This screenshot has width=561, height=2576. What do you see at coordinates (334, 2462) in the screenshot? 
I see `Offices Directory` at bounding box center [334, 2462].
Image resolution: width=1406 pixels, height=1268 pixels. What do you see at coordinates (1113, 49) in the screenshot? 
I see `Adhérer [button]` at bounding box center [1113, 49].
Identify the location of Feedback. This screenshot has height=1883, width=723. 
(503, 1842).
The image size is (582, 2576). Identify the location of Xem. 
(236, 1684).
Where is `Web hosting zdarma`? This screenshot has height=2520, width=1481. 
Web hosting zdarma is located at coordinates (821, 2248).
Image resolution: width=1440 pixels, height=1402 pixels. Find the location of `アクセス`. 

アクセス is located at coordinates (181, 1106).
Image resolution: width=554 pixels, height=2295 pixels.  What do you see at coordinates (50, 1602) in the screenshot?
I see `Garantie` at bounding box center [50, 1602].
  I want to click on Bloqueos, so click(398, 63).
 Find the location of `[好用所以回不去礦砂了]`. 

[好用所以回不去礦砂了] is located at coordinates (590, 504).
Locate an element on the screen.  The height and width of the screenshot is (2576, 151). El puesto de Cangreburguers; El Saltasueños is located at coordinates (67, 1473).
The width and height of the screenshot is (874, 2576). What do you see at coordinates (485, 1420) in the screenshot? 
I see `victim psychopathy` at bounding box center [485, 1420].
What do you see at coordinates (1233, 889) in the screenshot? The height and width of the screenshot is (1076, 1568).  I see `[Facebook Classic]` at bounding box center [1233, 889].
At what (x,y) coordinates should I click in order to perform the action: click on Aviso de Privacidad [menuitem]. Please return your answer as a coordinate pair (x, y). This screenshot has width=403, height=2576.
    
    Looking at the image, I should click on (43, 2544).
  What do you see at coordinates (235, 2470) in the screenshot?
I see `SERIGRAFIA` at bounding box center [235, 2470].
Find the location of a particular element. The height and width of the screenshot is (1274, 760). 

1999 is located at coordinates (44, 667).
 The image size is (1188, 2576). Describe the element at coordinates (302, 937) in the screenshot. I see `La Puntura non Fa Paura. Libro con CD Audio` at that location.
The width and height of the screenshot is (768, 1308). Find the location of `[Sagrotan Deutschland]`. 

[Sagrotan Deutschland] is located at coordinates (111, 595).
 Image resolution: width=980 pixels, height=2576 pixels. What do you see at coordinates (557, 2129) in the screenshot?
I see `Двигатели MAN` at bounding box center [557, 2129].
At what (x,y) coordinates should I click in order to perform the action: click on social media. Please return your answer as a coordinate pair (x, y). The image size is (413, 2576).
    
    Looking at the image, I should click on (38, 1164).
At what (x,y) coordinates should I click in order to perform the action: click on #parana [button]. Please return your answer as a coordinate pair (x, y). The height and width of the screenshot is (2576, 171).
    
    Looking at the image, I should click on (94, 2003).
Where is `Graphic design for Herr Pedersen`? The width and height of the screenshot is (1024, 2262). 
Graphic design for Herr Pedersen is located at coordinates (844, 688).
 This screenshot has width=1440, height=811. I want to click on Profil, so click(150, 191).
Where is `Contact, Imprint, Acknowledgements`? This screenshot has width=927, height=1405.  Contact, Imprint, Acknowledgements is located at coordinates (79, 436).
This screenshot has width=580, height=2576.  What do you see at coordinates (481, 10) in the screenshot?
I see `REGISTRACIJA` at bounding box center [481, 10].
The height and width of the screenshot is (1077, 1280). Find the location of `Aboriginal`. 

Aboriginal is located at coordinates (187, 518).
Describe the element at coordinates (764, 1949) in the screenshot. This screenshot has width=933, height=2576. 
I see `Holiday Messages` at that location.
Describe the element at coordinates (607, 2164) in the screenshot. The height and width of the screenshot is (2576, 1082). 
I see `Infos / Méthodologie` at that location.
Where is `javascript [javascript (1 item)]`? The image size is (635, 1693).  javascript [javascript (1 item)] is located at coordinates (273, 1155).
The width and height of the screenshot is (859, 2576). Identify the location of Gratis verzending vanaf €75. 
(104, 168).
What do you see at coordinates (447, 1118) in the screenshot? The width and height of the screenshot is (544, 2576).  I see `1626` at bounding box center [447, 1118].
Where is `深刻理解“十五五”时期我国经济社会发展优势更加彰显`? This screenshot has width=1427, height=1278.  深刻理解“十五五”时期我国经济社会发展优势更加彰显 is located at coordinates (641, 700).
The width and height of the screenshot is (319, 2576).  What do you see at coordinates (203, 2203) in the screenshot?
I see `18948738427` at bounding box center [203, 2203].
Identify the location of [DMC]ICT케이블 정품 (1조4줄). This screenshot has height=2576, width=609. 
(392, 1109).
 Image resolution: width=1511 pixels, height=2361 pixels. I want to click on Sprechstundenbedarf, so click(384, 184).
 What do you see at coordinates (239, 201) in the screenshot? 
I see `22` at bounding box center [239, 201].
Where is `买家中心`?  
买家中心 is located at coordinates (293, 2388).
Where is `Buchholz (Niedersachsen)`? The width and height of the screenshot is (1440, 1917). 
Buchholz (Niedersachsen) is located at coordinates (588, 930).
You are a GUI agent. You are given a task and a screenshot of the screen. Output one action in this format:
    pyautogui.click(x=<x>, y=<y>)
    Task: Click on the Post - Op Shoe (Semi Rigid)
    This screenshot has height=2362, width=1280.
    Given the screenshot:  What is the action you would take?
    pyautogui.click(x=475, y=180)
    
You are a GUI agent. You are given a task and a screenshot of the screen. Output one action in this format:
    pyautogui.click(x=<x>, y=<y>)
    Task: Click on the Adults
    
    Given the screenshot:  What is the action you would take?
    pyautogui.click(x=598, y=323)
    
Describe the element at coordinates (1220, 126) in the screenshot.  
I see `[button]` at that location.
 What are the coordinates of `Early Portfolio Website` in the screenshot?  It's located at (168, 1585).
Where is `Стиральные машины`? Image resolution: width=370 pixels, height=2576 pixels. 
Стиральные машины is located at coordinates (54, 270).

> **Work task**
Your answer must contain every line of the records, exactly.

> **Solution to this problem**
This screenshot has width=561, height=2576. What do you see at coordinates (334, 2462) in the screenshot? 
I see `Offices Directory` at bounding box center [334, 2462].
Image resolution: width=1406 pixels, height=1268 pixels. What do you see at coordinates (1113, 49) in the screenshot? 
I see `Adhérer [button]` at bounding box center [1113, 49].
Identify the location of Feedback. This screenshot has height=1883, width=723. 
(503, 1842).
The image size is (582, 2576). Identify the location of Xem. 
(236, 1684).
Where is `Web hosting zdarma`? This screenshot has height=2520, width=1481. 
Web hosting zdarma is located at coordinates (821, 2248).
Image resolution: width=1440 pixels, height=1402 pixels. Find the location of `アクセス`. 

アクセス is located at coordinates (181, 1106).
Image resolution: width=554 pixels, height=2295 pixels.  What do you see at coordinates (50, 1602) in the screenshot?
I see `Garantie` at bounding box center [50, 1602].
  I want to click on Bloqueos, so click(398, 63).
 Find the location of `[好用所以回不去礦砂了]`. 

[好用所以回不去礦砂了] is located at coordinates (590, 504).
Locate an element on the screen.  The height and width of the screenshot is (2576, 151). El puesto de Cangreburguers; El Saltasueños is located at coordinates (67, 1473).
The width and height of the screenshot is (874, 2576). What do you see at coordinates (485, 1420) in the screenshot? 
I see `victim psychopathy` at bounding box center [485, 1420].
What do you see at coordinates (1233, 889) in the screenshot? The height and width of the screenshot is (1076, 1568).  I see `[Facebook Classic]` at bounding box center [1233, 889].
At what (x,y) coordinates should I click in order to perform the action: click on Aviso de Privacidad [menuitem]. Please return your answer as a coordinate pair (x, y). This screenshot has width=403, height=2576.
    
    Looking at the image, I should click on (43, 2544).
  What do you see at coordinates (235, 2470) in the screenshot?
I see `SERIGRAFIA` at bounding box center [235, 2470].
Find the location of a particular element. The height and width of the screenshot is (1274, 760). 

1999 is located at coordinates (44, 667).
 The image size is (1188, 2576). Describe the element at coordinates (302, 937) in the screenshot. I see `La Puntura non Fa Paura. Libro con CD Audio` at that location.
The width and height of the screenshot is (768, 1308). Find the location of `[Sagrotan Deutschland]`. 

[Sagrotan Deutschland] is located at coordinates (111, 595).
 Image resolution: width=980 pixels, height=2576 pixels. What do you see at coordinates (557, 2129) in the screenshot?
I see `Двигатели MAN` at bounding box center [557, 2129].
At what (x,y) coordinates should I click in order to perform the action: click on social media. Please return your answer as a coordinate pair (x, y). The image size is (413, 2576).
    
    Looking at the image, I should click on (38, 1164).
At what (x,y) coordinates should I click in order to perform the action: click on #parana [button]. Please return your answer as a coordinate pair (x, y). The height and width of the screenshot is (2576, 171).
    
    Looking at the image, I should click on (94, 2003).
Where is `Graphic design for Herr Pedersen`? The width and height of the screenshot is (1024, 2262). 
Graphic design for Herr Pedersen is located at coordinates (844, 688).
 This screenshot has width=1440, height=811. I want to click on Profil, so click(150, 191).
Where is `Contact, Imprint, Acknowledgements`? This screenshot has width=927, height=1405.  Contact, Imprint, Acknowledgements is located at coordinates (79, 436).
This screenshot has width=580, height=2576.  What do you see at coordinates (481, 10) in the screenshot?
I see `REGISTRACIJA` at bounding box center [481, 10].
The height and width of the screenshot is (1077, 1280). Find the location of `Aboriginal`. 

Aboriginal is located at coordinates (187, 518).
Describe the element at coordinates (764, 1949) in the screenshot. This screenshot has width=933, height=2576. 
I see `Holiday Messages` at that location.
Describe the element at coordinates (607, 2164) in the screenshot. The height and width of the screenshot is (2576, 1082). 
I see `Infos / Méthodologie` at that location.
Where is `javascript [javascript (1 item)]`? The image size is (635, 1693).  javascript [javascript (1 item)] is located at coordinates (273, 1155).
The width and height of the screenshot is (859, 2576). Identify the location of Gratis verzending vanaf €75. 
(104, 168).
What do you see at coordinates (447, 1118) in the screenshot? The width and height of the screenshot is (544, 2576).  I see `1626` at bounding box center [447, 1118].
Where is `深刻理解“十五五”时期我国经济社会发展优势更加彰显`? This screenshot has width=1427, height=1278.  深刻理解“十五五”时期我国经济社会发展优势更加彰显 is located at coordinates (641, 700).
The width and height of the screenshot is (319, 2576).  What do you see at coordinates (203, 2203) in the screenshot?
I see `18948738427` at bounding box center [203, 2203].
Identify the location of [DMC]ICT케이블 정품 (1조4줄). This screenshot has height=2576, width=609. 
(392, 1109).
 Image resolution: width=1511 pixels, height=2361 pixels. I want to click on Sprechstundenbedarf, so click(384, 184).
 What do you see at coordinates (239, 201) in the screenshot? 
I see `22` at bounding box center [239, 201].
Where is `买家中心`?  
买家中心 is located at coordinates (293, 2388).
Where is `Buchholz (Niedersachsen)`? The width and height of the screenshot is (1440, 1917). 
Buchholz (Niedersachsen) is located at coordinates (588, 930).
You are a GUI agent. You are given a task and a screenshot of the screen. Output one action in this format:
    pyautogui.click(x=<x>, y=<y>)
    Task: Click on the Post - Op Shoe (Semi Rigid)
    This screenshot has height=2362, width=1280.
    Given the screenshot:  What is the action you would take?
    pyautogui.click(x=475, y=180)
    
You are a GUI agent. You are given a task and a screenshot of the screen. Output one action in this format:
    pyautogui.click(x=<x>, y=<y>)
    Task: Click on the Adults
    
    Given the screenshot:  What is the action you would take?
    pyautogui.click(x=598, y=323)
    
Describe the element at coordinates (1220, 126) in the screenshot.  
I see `[button]` at that location.
 What are the coordinates of `Early Portfolio Website` in the screenshot?  It's located at (168, 1585).
Where is `Стиральные машины`? Image resolution: width=370 pixels, height=2576 pixels. 
Стиральные машины is located at coordinates (54, 270).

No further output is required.